_DIRECTIONS FOR THIS TASK_:
Set down every record below exactly as it appears, but without the pictures.
(TASK MATERIAL Opens)
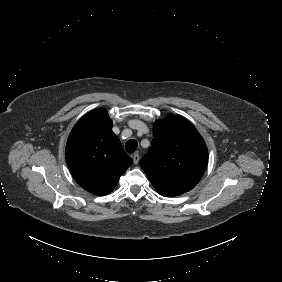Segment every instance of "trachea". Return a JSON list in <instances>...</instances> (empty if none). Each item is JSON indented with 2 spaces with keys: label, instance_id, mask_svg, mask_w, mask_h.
<instances>
[{
  "label": "trachea",
  "instance_id": "obj_1",
  "mask_svg": "<svg viewBox=\"0 0 282 282\" xmlns=\"http://www.w3.org/2000/svg\"><path fill=\"white\" fill-rule=\"evenodd\" d=\"M138 147V143L135 139H130L125 144V149L128 153H133Z\"/></svg>",
  "mask_w": 282,
  "mask_h": 282
}]
</instances>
(TASK MATERIAL Closes)
_RESPONSE_:
Segment every instance of "trachea". Return a JSON list in <instances>...</instances> (empty if none). Each item is JSON indented with 2 spaces with keys: label, instance_id, mask_svg, mask_w, mask_h.
<instances>
[{
  "label": "trachea",
  "instance_id": "obj_1",
  "mask_svg": "<svg viewBox=\"0 0 282 282\" xmlns=\"http://www.w3.org/2000/svg\"><path fill=\"white\" fill-rule=\"evenodd\" d=\"M138 147V143L135 139H130L125 144V149L128 153H133Z\"/></svg>",
  "mask_w": 282,
  "mask_h": 282
}]
</instances>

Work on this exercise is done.